Sebagai tindak lanjut, Desmihardi memastikan, KY segera berkoordinasi dengan KPK dan MA untuk melakukan pendalaman lebih lanjut terhadap perkara tersebut.

Kronologi OTT Wakil PN Depok

Diberitakan sebelumnya, KPK kembali menggelar operasi tangkap tangan (OTT). KPK membenarkan, Wakil Ketua Pengadilan Negeri (PN) Depok, Bambang Setyawan (BS), dalam operasi senyap tersebut yang berlangsung di Depok, Jawa Barat, pada Kamis (5/2) malam.

Informasi sementara, OTT diduga berkaitan dengan praktik suap dalam penanganan perkara sengketa lahan yang tengah bergulir di wilayah Depok. Selain Bambang Setyawan, KPK juga mengamankan sejumlah pihak lain dalam operasi tersebut.
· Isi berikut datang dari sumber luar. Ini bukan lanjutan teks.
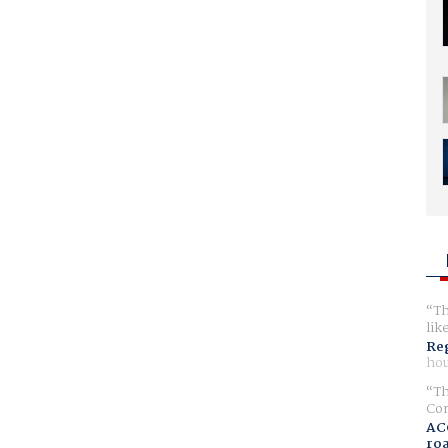
Th
lik
Reg
hou
Th
Com
AC
ro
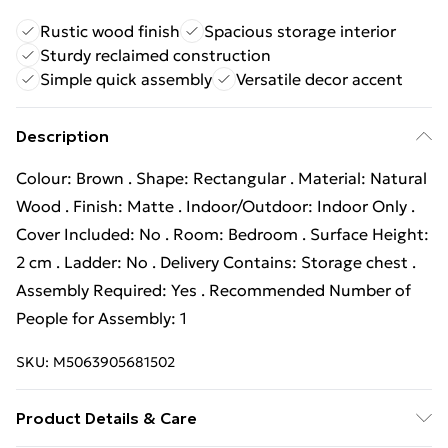
Rustic wood finish
Spacious storage interior
Sturdy reclaimed construction
Simple quick assembly
Versatile decor accent
Description
Colour: Brown . Shape: Rectangular . Material: Natural
Wood . Finish: Matte . Indoor/Outdoor: Indoor Only .
Cover Included: No . Room: Bedroom . Surface Height:
2 cm . Ladder: No . Delivery Contains: Storage chest .
Assembly Required: Yes . Recommended Number of
People for Assembly: 1
SKU:
M5063905681502
Product Details & Care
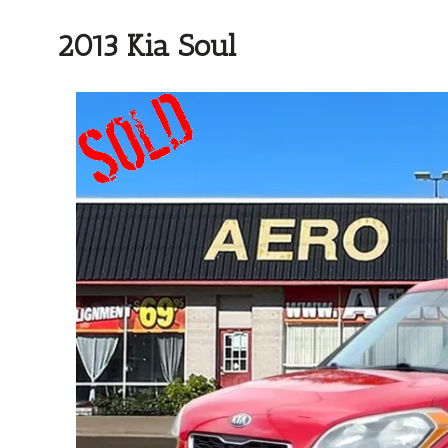
2013 Kia Soul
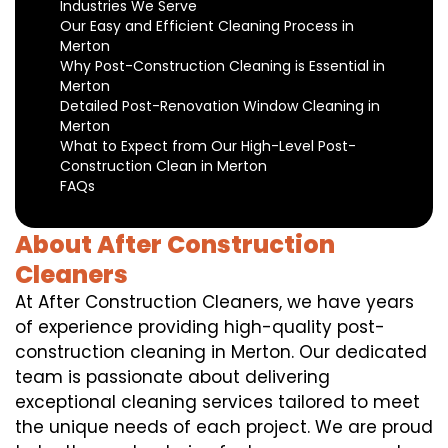
Industries We Serve
Our Easy and Efficient Cleaning Process in
Merton
Why Post-Construction Cleaning is Essential in
Merton
Detailed Post-Renovation Window Cleaning in
Merton
What to Expect from Our High-Level Post-
Construction Clean in Merton
FAQs
About After Construction
Cleaners
At After Construction Cleaners, we have years
of experience providing high-quality post-
construction cleaning in Merton. Our dedicated
team is passionate about delivering
exceptional cleaning services tailored to meet
the unique needs of each project. We are proud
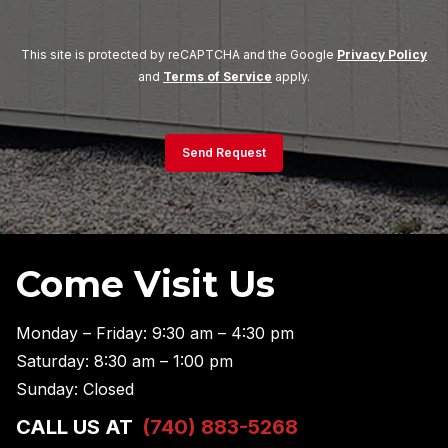
This site is protected by reCAPTCHA and the Google
Privacy Policy
and
Terms of Service
apply.
Send Request
Come Visit Us
Monday – Friday: 9:30 am – 4:30 pm
Saturday: 8:30 am – 1:00 pm
Sunday: Closed
CALL US AT
(740) 883-5268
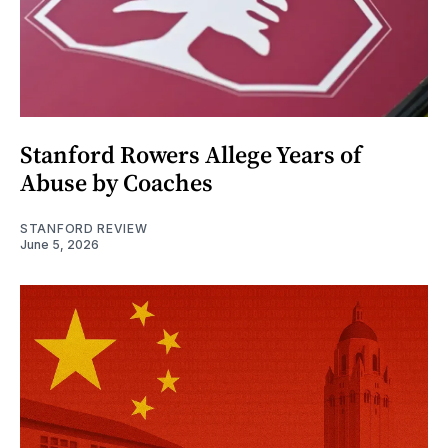
Stanford Rowers Allege Years of
Abuse by Coaches
STANFORD REVIEW
June 5, 2026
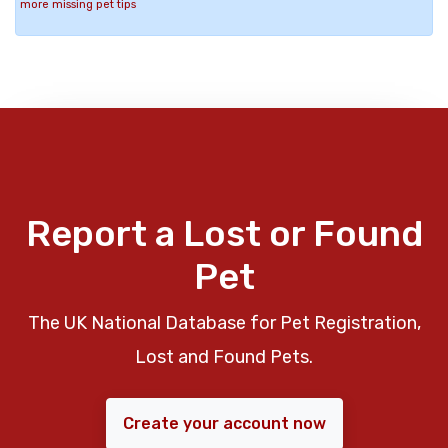
more missing pet tips
Report a Lost or Found
Pet
The UK National Database for Pet Registration,
Lost and Found Pets.
Create your account now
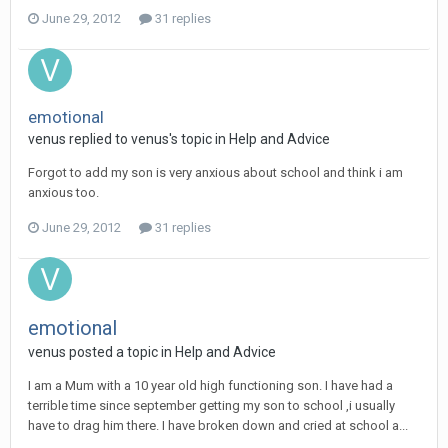
June 29, 2012
31 replies
emotional
venus
replied to
venus
's topic in
Help and Advice
Forgot to add my son is very anxious about school and think i am
anxious too.
June 29, 2012
31 replies
emotional
venus
posted a topic in
Help and Advice
I am a Mum with a 10 year old high functioning son. I have had a
terrible time since september getting my son to school ,i usually
have to drag him there. I have broken down and cried at school a...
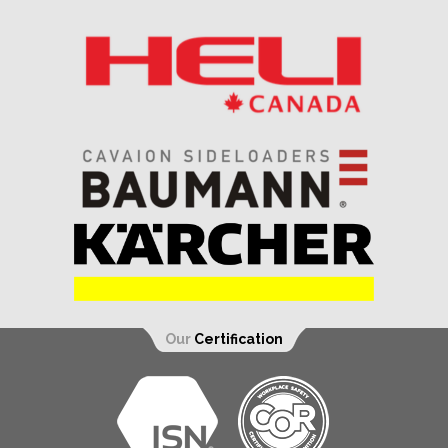
Our
Certification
Plt Deputi Penindakan dan Eksekusi KPK, Asep Guntur Rahayu, menjelaskan bahwa tim KPK memergoki adanya transaksi atau penyerahan uang dari pihak swasta kepada aparat penegak hukum (APH).

“Telah terjadi penangkapan terhadap para pelaku tindak pidana korupsi yang tertangkap tangan sedang melakukan kegiatan. Ada delivery, ada sejumlah uang yang berpindah dari pihak swasta kepada aparat penegak hukum,” ucap Asep di Gedung KPK, Jakarta Selatan, Kamis (5/2) malam.